A few years back a large Financial Services Institution asked for input on their next executive promotion.

They had their favorite.

The “superstar” of the organization, who had risen quickly through the ranks through his seven years in the company. Who year after year, had met the KPIs defined in the balanced scorecard – and every year had performed in the top 10 percent. Based on all tangible performance criteria he was the ONLY relevant person for the executive promotion.

Still, the executive leadership hesitated

What Were The Executive Selection Criteria?

They had defined four selection criteria for the new executive:

  1. Professional Qualifications
  2. Collaboration with peers: How the person collaborated with peers in his/her leadership team
  3. Collaboration with sub-ordinates: How the person was leading and facilitating collaboration in projects, in steering groups, and as people manager
  4. Past performance in the company

Their gut feelings were bothering them

They realized they were only relying on gut feelings with respect to selection criteria number two and number three, and something was bothering them.

Hence, they turned to Innovisor and a recent peer-to-peer analysis we had done of their collaboration for the relevant facts.

The ”Superstar” Was a Lone Wolf

The data showed that the “superstar” was a lone wolf inside his own leadership team and that his collaboration style with subordinates was a divide and rule style resulting in silos.

A quick deep dive to validate the findings showed that he had made his numbers, but only through short-term thinking and aggressive leadership styles. Before the results of his behavior were visible in the performance – e.g. engagement scores – he had been promoted for his next position.

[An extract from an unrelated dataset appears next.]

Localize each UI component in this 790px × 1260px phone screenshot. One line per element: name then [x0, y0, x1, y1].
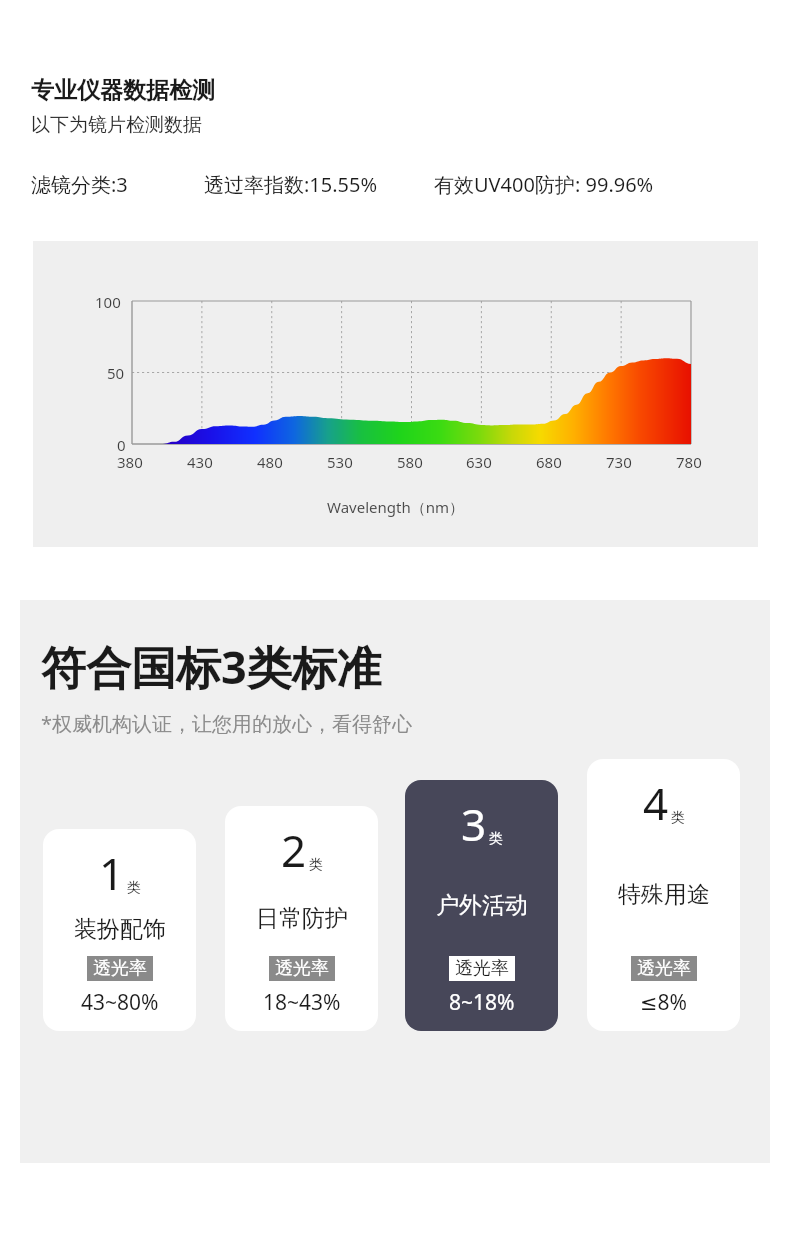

The Dark Horse Was Discovered in the Data

Realizing the “superstar” was a bad choice for the executive promotion, we drilled further down in the data. Here we discovered the dark horse.

The dark horse was a lady with three children, who consistently had performed in the top 20 percent during her 15-year career with the company.

Her leadership style when collaborating with subordinates was facilitating and connecting. Her teams were coherent, well-performing, and her engagement scores were high. Her collaboration with her peers was also outstanding. Her peers sought her out for help & advice because she was always willing to give.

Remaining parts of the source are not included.